她的目光巡視一圈,定在那張一看就桀驁不訓的臉上。
夏輕亦面前瞬間多了個人,是你吧,我是七星峰的長老,做我的徒弟怎么樣。
她臉上自信非常,根本沒有想過眼前人會拒絕,嘴角高高掛起。
以至于在聽到對面人說話的時候,便下意識的說道,你答應就、、。
旋即才在腦子反應過來她說的話,差點咬住舌頭,你不答應,為什么,你知道我是誰嗎。
夏輕亦小嘴一翹,露出幾分甜意,說出的話咄咄逼人。
你剛剛不是說過了嗎,干嘛,記性不好,來這碰瓷了,再說,我管你是誰。
陸卿安沒有想到她膽子居然這么大,當即捂住夏輕亦的嘴,對七星峰長老露出個歉意的笑容。
怕她再說出什么話來,陸卿安手掌一點不敢離開她的臉頰,另一個手臂環(huán)在夏輕亦的腰間,止住她奮力掙扎的動作。
片刻,夏輕亦便不再動了,在陸卿安懷中像個乖巧的兔子一樣垂下眼睛。
長老將這一幕收入眼中,莫名笑了一下,下巴隔空點了點陸卿安問,你是哪個峰的。
翎落峰,祁長老的弟子,陸卿安。
陸卿安大部分心神都在夏輕亦身上,便一五一十的說道。
長老便也不再強求,如同剛進來那般甩著衣袍走了。
牽著人往第三關的路上,陸卿安和季知星在一起久了,不自覺的染上了她的一些習性,她勸道,這里可是流云宗,別再像剛才那么做了。
夏輕亦溜圓的眼睛張大,瞳孔像晶瑩的黑曜石,露出兩顆尖利小虎牙。
陸卿安,你就一直恭恭敬敬對那些你口中的長老,這我可不信。
陸卿安被她說的一噎,腦子不由自主回憶起叫那個峰主老頭的事。
見她停住,夏輕亦便知道自己說對了。
夏輕亦搖晃著被陸卿安拉著的手腕,笑得頗有幾分乖巧,放心好了,我知道分寸的。
陸卿安對她口中的分寸保持懷疑態(tài)度,心中思量著怎么給方才那名七星峰長老賠罪。

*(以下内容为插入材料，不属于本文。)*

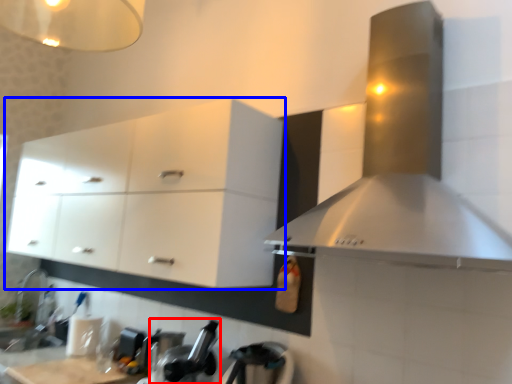 Question: Among these objects, which one is nearest to the camera, appliance (highlighted by a red box) or cabinetry (highlighted by a blue box)?

Choices:
 (A) appliance
 (B) cabinetry

Answer: (B) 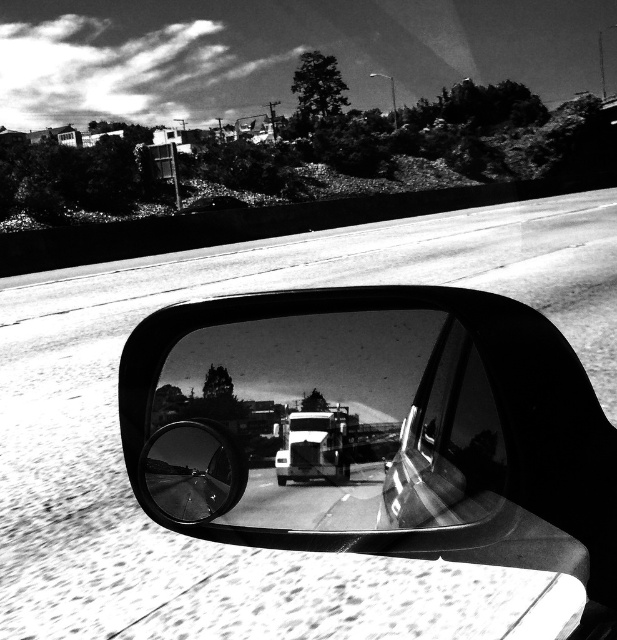 Is point (180, 500) closer to viewer compared to point (336, 465)?

No, it is behind (336, 465).

Is point (231, 502) farther from camera compared to point (329, 419)?

Yes, it is behind point (329, 419).

Does point (155, 448) come closer to viewer compared to point (336, 477)?

No.

Find the location of a particular element. This screenshot has width=617, height=640. shiny chrome mirror at center is located at coordinates (193, 470).

Who is positioned more to the left, polished chrome car window at center or shiny chrome mirror at center?

shiny chrome mirror at center

This screenshot has height=640, width=617. What do you see at coordinates (445, 444) in the screenshot?
I see `polished chrome car window at center` at bounding box center [445, 444].

The image size is (617, 640). I want to click on polished chrome car window at center, so click(445, 444).

Between polished chrome car window at center and metallic silver trailer truck at center, which one appears on the left side from the viewer's perspective?

From the viewer's perspective, metallic silver trailer truck at center appears more on the left side.

Which is more to the right, polished chrome car window at center or metallic silver trailer truck at center?

From the viewer's perspective, polished chrome car window at center appears more on the right side.

Locate an element on the screen. polished chrome car window at center is located at coordinates (445, 444).

Locate an element on the screen. polished chrome car window at center is located at coordinates (445, 444).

她早就該想到的,夏輕亦這個性格,走到哪里把人得罪到哪里。
第三關的幻境,反而出乎陸卿安意料的快。
幾乎是進去了一刻鐘不到,便立刻出來了。
陸卿安問她夢到什么了,夏輕亦只是朝她笑得神秘,不說話。
引得陸卿安心頭一陣好奇,纏著她問了好一會。
夏輕亦嘴巴緊閉,死活不說。
出了個火靈根天才的消息不脛而走。
長老們收徒一般是有各自的條件,條件不同,有人要性格,有人要品行,有人要眼緣。
但天賦好到夏輕亦這個份上的,他們就可以什么都不要。
百年難出一個的天才,靈根石到現在仍在發(fā)著驟亮。
明明一面沒見過,卻活像個幾百年沒見過的親師徒。
當日下午,各個長老門下的弟子踏著石階,帶著師命,要將季知星收為自己的師妹。
上翎落峰的路都被走的光滑許多。
夏輕亦一個勁的搖頭,陸卿安便一個勁的把那些弟子推了。
晚上,門被人拍的碰碰響,忙活了一天的陸卿安困的連眼睛都睜不開,將粘在一起的眼睛瞇出條縫。
她打著哈欠開口,把門打開,語氣夾著深深地不耐煩,我說過了,她不當你們師傅的徒弟。
外頭站著的是夏輕亦,往屋內看了一眼,沒好氣的說道,你怎么和她睡在一間屋子里。
陸卿安此刻腦子里只有睡覺,昏昏沉沉的問,勉強從眼前的重影中看清來人,又打了個哈欠問,那不然我睡哪里。
夏輕亦眉頭一挑,和我睡唄。
陸卿安反應慢了半拍,遲疑緩慢的嘟囔了一遍,和你睡?
似乎在思考這三個字的含義。
夏輕亦被安排到的小院就在季知星不遠處,她牽著陸卿安的手,雙手交疊,將人拽著走了。
晚上涼風一吹,把腦子中的睡意也被吹散許多了。
陸卿安看著簡陋的小屋,當即便打算回去,這里只有一張床,沒法睡,我先回去了。
卻被夏輕亦扯住衣服,一張床怎么了,你和我睡在一起的時候還少嗎。
陸卿安沒好氣的給她一眼,你還敢說呢。